### WHAT THE TASK REQUIRES
Restate, word for word and with no pictures, the stretch of lines in the data below that begins at the line with "Говоря о подготовке объектов, Максим Мал" and ends at the line with "(23h30-00h30) est souvent", inclusive.

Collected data
>>>>
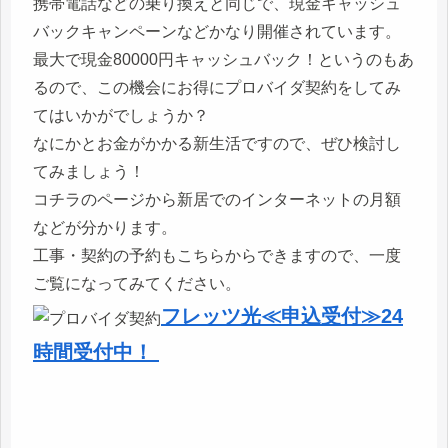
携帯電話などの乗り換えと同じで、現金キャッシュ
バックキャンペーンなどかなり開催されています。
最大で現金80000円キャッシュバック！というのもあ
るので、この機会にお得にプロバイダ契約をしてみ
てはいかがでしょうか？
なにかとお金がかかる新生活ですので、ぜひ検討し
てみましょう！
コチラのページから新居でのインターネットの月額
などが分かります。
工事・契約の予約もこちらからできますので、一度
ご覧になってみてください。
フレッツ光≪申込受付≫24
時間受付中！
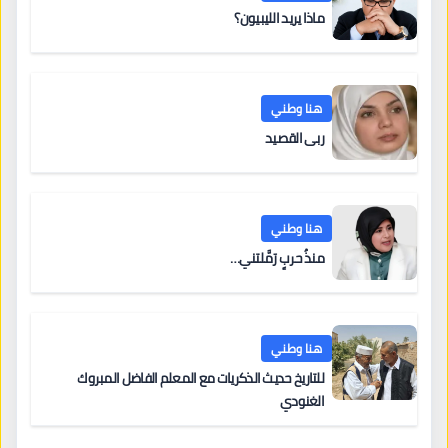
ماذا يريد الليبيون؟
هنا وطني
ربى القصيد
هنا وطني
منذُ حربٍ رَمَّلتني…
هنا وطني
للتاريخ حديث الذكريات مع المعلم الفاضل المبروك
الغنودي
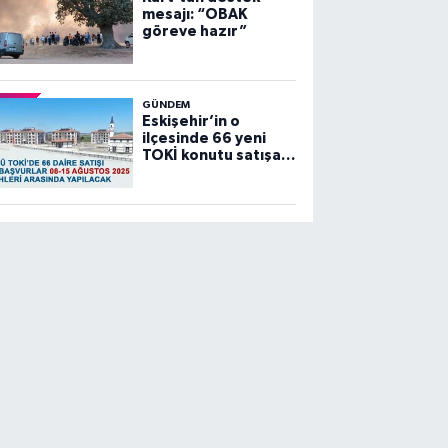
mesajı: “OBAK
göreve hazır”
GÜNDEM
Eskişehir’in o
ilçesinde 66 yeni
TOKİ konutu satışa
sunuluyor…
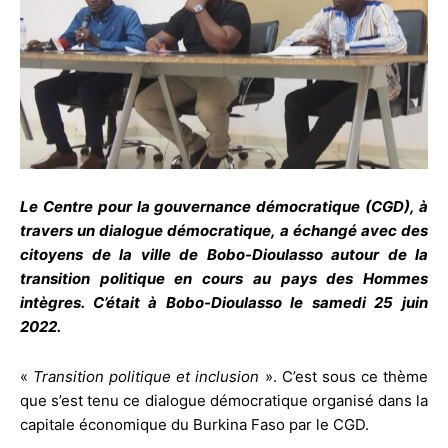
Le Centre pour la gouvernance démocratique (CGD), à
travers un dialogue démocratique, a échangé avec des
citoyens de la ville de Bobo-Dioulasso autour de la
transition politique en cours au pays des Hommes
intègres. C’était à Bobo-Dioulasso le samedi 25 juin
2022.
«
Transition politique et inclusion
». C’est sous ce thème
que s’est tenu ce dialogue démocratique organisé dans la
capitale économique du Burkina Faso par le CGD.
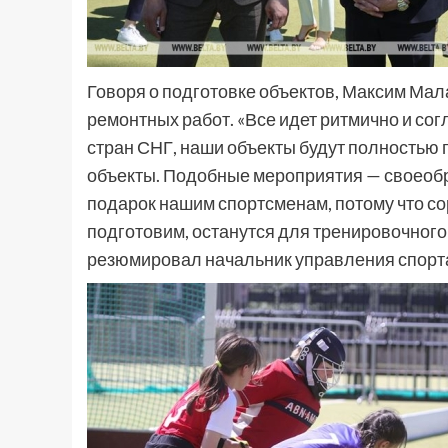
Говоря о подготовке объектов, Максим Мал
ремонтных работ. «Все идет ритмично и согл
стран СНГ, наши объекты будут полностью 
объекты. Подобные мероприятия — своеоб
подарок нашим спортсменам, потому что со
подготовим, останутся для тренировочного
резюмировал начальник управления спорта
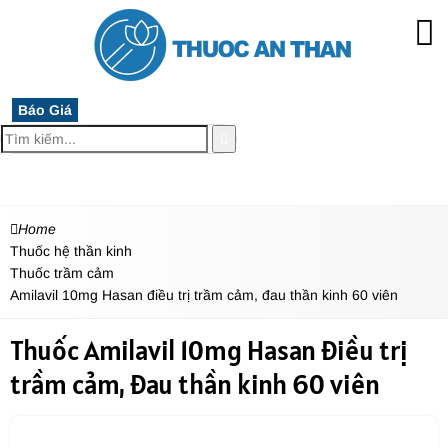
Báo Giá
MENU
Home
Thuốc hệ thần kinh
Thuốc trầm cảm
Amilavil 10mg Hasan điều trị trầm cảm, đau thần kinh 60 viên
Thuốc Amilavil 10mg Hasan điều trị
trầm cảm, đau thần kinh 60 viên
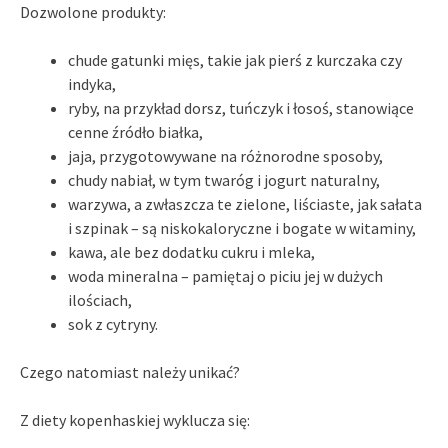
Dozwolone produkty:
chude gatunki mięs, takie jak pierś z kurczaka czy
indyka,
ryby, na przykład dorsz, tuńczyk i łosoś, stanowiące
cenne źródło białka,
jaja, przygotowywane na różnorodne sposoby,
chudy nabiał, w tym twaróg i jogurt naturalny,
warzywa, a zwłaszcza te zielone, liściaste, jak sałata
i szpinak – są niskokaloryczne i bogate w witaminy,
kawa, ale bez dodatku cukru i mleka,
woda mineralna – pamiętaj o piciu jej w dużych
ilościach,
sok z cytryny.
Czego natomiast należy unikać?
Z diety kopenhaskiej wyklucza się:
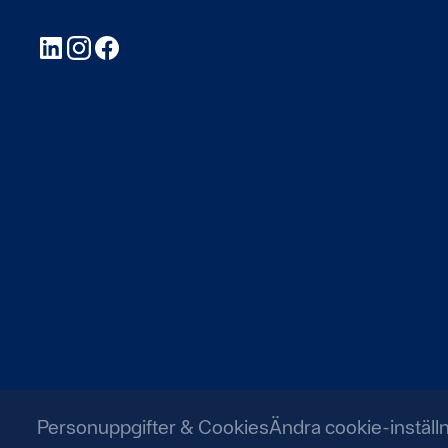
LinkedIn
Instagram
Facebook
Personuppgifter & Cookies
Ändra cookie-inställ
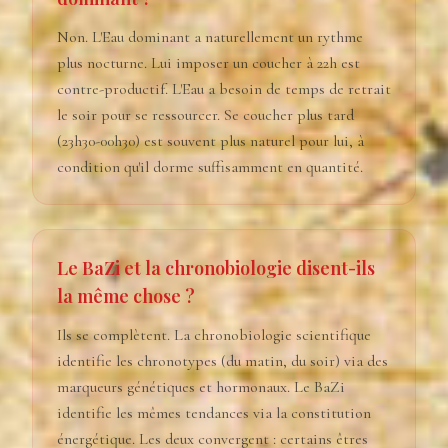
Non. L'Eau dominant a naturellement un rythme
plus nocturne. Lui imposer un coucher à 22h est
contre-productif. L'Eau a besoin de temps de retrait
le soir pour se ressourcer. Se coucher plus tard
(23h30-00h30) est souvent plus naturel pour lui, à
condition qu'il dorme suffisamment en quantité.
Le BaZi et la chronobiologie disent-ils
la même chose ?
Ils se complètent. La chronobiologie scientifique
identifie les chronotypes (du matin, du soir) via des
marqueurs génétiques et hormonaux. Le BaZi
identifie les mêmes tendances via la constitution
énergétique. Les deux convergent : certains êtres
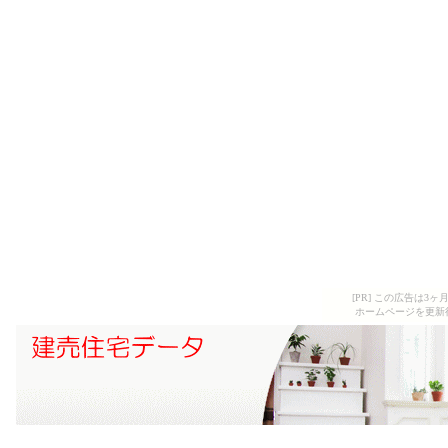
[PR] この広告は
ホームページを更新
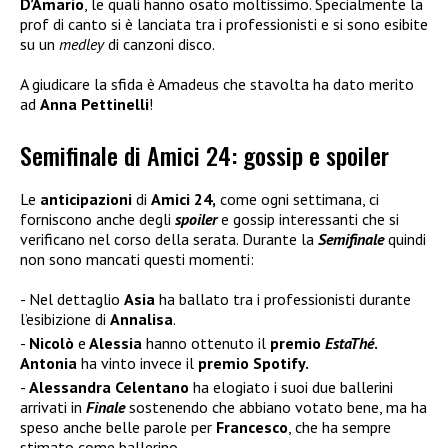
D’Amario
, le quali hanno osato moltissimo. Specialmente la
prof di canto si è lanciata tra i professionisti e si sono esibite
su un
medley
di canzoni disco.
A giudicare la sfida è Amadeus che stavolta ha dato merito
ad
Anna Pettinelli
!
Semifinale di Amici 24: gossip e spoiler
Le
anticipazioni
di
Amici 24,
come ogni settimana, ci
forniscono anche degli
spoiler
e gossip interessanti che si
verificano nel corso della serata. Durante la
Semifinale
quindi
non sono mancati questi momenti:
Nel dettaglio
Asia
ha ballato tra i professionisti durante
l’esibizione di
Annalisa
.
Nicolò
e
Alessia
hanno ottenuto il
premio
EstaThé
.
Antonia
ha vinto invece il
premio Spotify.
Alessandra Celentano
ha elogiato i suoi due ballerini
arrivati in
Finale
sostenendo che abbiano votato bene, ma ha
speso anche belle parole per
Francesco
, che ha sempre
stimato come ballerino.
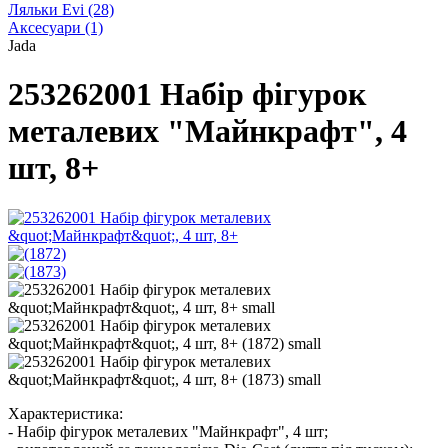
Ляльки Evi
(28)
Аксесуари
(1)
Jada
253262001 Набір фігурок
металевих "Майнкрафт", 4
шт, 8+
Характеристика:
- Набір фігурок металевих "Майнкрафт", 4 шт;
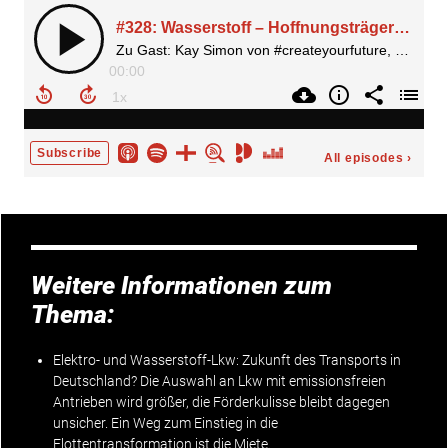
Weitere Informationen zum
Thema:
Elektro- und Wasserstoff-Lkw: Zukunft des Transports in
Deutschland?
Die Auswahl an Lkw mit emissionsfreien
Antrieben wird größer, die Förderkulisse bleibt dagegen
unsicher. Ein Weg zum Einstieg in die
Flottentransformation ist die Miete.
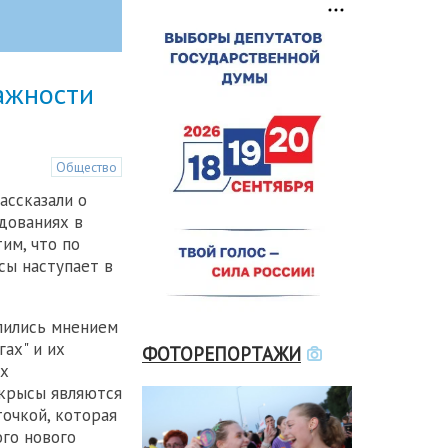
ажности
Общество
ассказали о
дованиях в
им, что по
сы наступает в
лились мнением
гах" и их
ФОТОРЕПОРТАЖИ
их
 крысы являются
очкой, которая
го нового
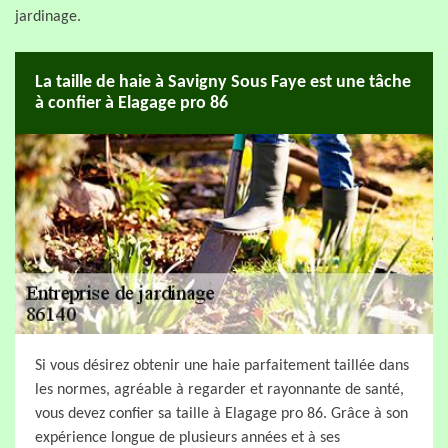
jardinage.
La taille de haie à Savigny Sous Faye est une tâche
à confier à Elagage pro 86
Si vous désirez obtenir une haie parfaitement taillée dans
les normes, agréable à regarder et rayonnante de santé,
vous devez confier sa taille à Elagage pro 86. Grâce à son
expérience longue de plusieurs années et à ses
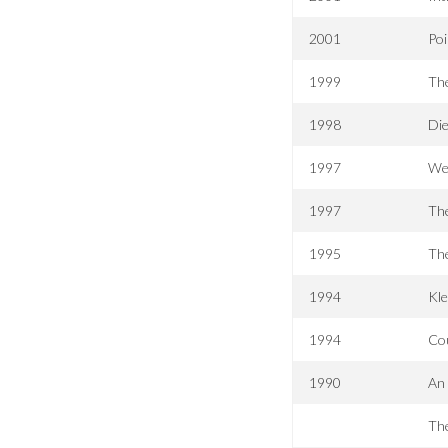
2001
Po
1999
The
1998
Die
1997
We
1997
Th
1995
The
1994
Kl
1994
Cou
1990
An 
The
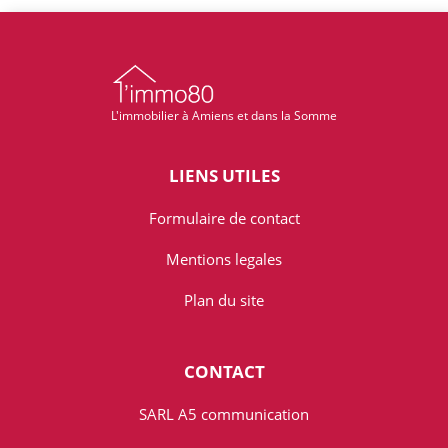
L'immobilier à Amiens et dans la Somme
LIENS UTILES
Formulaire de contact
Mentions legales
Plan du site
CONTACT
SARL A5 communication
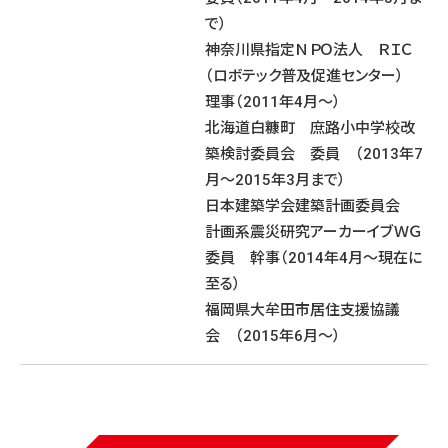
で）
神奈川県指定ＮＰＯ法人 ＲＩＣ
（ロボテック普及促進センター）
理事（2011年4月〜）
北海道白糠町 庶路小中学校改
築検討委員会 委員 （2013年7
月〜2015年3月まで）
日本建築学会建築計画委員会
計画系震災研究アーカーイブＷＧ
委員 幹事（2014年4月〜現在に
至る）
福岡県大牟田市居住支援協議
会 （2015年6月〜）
<<<<
### SOLUTION TO THE EXERCISE
Говоря о подготовке объектов, Максим Мал
ремонтных работ. «Все идет ритмично и согл
стран СНГ, наши объекты будут полностью 
объекты. Подобные мероприятия — своеоб
подарок нашим спортсменам, потому что со
подготовим, останутся для тренировочного
резюмировал начальник управления спорта
Báo Giá
MENU
Home
Thuốc hệ thần kinh
Thuốc trầm cảm
Amilavil 10mg Hasan điều trị trầm cảm, đau thần kinh 60 viên
Thuốc Amilavil 10mg Hasan điều trị
trầm cảm, đau thần kinh 60 viên
Dozwolone produkty:
chude gatunki mięs, takie jak pierś z kurczaka czy
indyka,
ryby, na przykład dorsz, tuńczyk i łosoś, stanowiące
cenne źródło białka,
jaja, przygotowywane na różnorodne sposoby,
chudy nabiał, w tym twaróg i jogurt naturalny,
warzywa, a zwłaszcza te zielone, liściaste, jak sałata
i szpinak – są niskokaloryczne i bogate w witaminy,
kawa, ale bez dodatku cukru i mleka,
woda mineralna – pamiętaj o piciu jej w dużych
ilościach,
sok z cytryny.
Czego natomiast należy unikać?
Z diety kopenhaskiej wyklucza się:
LinkedIn
Instagram
Facebook
Personuppgifter & Cookies
Ändra cookie-inställ
Non. L'Eau dominant a naturellement un rythme
plus nocturne. Lui imposer un coucher à 22h est
contre-productif. L'Eau a besoin de temps de retrait
le soir pour se ressourcer. Se coucher plus tard
(23h30-00h30) est souvent plus naturel pour lui, à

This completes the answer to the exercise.